SAMEDIMARS 2020  17 HEURES

Cellule de crise :
l’humain se fissure derrière le masque

Cellule de crise. Salle de réunion de la direction, 12 personnes présentes, 8 masquées. Fenêtres ouvertes.

Le Dr Antoine Parrot a la soixantaine alerte. Il arbore la tenue verte des médecins de réanimation. Le masque chirurgical et les yeux bleus rehaussés sont ton sur ton. Il est réanimateur et pneumologue. Il a tout connu : des années noires de la pneumocystose associée au sida à la grippe H1N1, en passant par les attentats tragiques de novembre 2015. Le cuir est tanné. En apparence tout au moins. L’émotion, la colère pointent pourtant à la lisière du masque ce jour-là. La cause ? La directive de la Direction générale de la santé de transférer tous les malades Covid + vers les centres de référence. Il en existe 17 en France. Depuis plusieurs jours, il se pose la question : « Pour quel bénéfice : sur le plan médical aucun (il n’y a pas de traitement) et plutôt une perte de chances pour les maladies complexes, sur le plan humain pour le patient aucun (transport hasardeux mal organisé, à n’importe quelle heure source d’inconfort, angoisse du patient face à une autre équipe qu’il ne connaît pas), et sur le plan de la santé publique (car c’est l’argument avancé) aucun. » Le Dr Parrot précise que c’est une tension de plus : « L’Italie nous a malheureusement montré le chemin : nous ne sommes plus au stade de contenir la maladie. L’application de cette directive ressemble à la ligne Maginot, n’est plus adaptée et même néfaste, car cela fait plusieurs jours qu’elle empêche les services de s’organiser (source majeure de tension, de fatigue inutile, car la seule décision acceptable est celle qui résulte de trouver une solution pour les patients). »

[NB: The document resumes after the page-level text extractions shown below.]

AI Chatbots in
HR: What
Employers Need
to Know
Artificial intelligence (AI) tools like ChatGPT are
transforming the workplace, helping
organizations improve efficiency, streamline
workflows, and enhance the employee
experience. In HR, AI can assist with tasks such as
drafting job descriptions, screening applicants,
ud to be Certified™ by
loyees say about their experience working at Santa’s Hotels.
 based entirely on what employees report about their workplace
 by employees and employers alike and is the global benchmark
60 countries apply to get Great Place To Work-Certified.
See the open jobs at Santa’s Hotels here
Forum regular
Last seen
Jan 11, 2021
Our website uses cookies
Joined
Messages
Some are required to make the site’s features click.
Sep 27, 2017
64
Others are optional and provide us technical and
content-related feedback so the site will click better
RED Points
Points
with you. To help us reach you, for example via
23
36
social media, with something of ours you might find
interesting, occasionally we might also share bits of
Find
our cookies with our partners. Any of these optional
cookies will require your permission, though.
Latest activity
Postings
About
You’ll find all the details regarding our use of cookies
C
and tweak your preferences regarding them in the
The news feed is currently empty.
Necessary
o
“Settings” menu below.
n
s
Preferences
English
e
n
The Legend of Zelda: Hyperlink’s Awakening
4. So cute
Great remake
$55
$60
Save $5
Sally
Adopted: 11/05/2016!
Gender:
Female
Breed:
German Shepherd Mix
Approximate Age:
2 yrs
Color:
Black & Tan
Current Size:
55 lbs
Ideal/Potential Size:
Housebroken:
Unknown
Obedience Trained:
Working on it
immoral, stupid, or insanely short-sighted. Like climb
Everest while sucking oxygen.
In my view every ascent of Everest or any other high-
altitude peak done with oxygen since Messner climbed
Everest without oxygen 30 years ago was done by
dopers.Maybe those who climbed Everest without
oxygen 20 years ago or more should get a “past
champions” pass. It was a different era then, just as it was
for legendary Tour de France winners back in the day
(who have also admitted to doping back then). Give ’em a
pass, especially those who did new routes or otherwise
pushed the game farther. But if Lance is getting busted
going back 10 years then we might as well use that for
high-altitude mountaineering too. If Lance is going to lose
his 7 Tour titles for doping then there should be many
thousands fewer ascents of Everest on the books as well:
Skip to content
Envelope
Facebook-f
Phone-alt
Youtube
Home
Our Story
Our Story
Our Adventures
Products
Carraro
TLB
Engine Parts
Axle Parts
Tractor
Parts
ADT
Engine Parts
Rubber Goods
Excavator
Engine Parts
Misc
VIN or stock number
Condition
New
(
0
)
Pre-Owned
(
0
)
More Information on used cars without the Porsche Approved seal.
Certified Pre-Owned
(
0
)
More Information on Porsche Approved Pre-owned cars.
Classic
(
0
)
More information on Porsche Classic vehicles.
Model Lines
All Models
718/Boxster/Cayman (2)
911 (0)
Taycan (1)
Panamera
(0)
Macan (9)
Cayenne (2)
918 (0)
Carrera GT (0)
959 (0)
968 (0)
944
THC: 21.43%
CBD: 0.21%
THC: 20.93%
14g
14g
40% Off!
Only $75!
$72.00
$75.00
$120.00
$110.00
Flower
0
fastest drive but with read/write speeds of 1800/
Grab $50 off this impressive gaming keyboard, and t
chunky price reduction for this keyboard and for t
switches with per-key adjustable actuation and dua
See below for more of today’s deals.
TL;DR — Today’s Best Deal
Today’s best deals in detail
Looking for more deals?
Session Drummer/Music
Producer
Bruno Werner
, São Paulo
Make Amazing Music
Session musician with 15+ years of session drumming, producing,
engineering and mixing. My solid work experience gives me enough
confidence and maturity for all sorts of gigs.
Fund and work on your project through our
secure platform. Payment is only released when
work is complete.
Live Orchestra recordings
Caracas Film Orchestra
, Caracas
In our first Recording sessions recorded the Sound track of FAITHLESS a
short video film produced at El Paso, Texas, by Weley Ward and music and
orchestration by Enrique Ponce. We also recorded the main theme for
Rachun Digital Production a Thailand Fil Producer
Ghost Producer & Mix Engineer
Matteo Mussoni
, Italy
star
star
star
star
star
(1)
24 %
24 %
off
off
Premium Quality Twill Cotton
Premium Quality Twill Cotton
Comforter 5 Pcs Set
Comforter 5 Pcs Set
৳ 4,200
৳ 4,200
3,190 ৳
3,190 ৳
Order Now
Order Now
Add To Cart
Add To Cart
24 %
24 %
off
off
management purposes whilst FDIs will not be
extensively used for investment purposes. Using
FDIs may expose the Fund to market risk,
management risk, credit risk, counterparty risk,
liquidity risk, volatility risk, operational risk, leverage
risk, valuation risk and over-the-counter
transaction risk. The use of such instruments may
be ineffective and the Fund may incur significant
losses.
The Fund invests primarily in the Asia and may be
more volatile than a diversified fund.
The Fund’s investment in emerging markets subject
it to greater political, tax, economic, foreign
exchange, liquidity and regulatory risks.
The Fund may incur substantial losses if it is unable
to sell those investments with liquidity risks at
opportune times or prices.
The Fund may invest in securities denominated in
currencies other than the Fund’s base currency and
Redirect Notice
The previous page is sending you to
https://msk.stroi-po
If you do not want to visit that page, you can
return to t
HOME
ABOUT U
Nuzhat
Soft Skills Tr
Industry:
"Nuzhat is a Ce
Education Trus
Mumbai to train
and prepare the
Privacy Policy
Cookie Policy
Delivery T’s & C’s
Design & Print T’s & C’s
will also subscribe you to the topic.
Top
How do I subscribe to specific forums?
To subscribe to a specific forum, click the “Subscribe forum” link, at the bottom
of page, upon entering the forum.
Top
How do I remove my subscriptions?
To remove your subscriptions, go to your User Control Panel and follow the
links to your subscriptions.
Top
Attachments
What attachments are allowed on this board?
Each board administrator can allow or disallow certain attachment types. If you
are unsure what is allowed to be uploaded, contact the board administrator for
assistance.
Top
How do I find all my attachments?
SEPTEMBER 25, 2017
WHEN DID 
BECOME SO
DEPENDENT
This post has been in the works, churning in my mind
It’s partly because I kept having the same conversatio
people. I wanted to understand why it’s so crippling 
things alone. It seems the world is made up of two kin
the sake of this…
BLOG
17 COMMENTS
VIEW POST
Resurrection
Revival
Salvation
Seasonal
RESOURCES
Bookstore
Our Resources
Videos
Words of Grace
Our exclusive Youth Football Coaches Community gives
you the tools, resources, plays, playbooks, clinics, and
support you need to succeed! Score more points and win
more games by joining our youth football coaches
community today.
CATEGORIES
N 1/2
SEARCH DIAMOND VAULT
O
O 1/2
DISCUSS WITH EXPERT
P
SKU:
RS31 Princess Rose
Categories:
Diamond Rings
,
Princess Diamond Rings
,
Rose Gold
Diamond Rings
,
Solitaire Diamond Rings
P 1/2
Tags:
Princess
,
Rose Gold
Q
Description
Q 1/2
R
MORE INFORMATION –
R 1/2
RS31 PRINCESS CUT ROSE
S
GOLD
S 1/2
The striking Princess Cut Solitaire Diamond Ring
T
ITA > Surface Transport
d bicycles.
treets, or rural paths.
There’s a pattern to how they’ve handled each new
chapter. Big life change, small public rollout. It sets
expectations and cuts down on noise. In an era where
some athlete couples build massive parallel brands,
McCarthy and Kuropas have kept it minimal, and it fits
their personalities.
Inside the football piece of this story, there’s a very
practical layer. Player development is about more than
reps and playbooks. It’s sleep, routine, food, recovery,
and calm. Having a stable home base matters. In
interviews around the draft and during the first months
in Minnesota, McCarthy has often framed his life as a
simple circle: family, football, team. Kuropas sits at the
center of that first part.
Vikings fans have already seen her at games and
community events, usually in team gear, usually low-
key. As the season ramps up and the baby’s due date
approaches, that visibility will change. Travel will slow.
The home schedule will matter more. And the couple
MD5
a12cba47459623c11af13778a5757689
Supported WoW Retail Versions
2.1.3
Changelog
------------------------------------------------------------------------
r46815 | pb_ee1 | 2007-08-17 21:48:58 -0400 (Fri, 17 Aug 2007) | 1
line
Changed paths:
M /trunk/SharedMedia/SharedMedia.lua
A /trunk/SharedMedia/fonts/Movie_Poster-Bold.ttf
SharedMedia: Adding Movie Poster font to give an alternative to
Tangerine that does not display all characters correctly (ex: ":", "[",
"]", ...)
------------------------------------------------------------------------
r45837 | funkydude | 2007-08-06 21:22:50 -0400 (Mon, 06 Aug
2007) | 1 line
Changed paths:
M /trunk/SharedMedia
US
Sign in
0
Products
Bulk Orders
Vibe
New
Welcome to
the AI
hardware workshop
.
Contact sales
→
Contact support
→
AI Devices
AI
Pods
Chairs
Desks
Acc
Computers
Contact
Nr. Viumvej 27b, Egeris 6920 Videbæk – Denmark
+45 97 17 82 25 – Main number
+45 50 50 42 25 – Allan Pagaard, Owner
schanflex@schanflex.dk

La marée était inexorable, le virus déjà parmi nous s’était insinué dans tous les hôpitaux, avec ou sans réanimation, avec ou sans SAMU, y compris dans les centres de dialyse et les EHPAD. Il a suffi de nous donner l’autorisation de davantage le dépister pour le trouver, tapi dans l’ombre des autres pathologies. Le coronavirus ne respecte pas les plans sanitaires établis dans le sillage du SRAS en 2003. Deux des malades du service du pneumologue ont été testés positifs au Covid-19. La règle doit s’appliquer. Le réanimateur-pneumologue obtempère, petit soldat de l’hôpital public par temps de guerre, d’autant qu’il « n’a pas envie d’être accusé d’avoir maintenu une source de contagion vis-à-vis de son personnel », et ceci malgré la tristesse de la patiente, l’opposition du personnel soignant et l’incompréhension de la famille. La patiente dépistée Covid + est en fin de vie, victime d’un cancer du poumon métastasé. L’équipe et le médecin aux yeux bleus rougis l’ont suivie depuis le début de sa maladie. C’est une déchirure pour les soignés comme pour les soignants. La dame part vers le centre de référence et son unité dédiée. Seule et triste. Son médecin référent se déplacera un samedi après-midi pour lui apporter un peu de réconfort. Elle mourra quelques jours après, sans aucune visite de sa famille. Visites interdites pour cause de santé publique. Ou comment l’humain s’efface devant la prévention du plus grand nombre. Ce qui est sanitairement compréhensible est humainement insupportable. De cela, il faudra aussi parler après la crise. Quand le Covid-19 se sera retiré dans ses terres chinoises. Familles éparpillées, malades isolés, patients reclus, patients exclus, patients retenus, et fins de vie volées. Le coronavirus n’est pas qu’un virus, c’est un broyeur de lien social.

Pour le Dr Antoine Parrot, c’est comme si « le mot empathie avait disparu de notre vocabulaire ».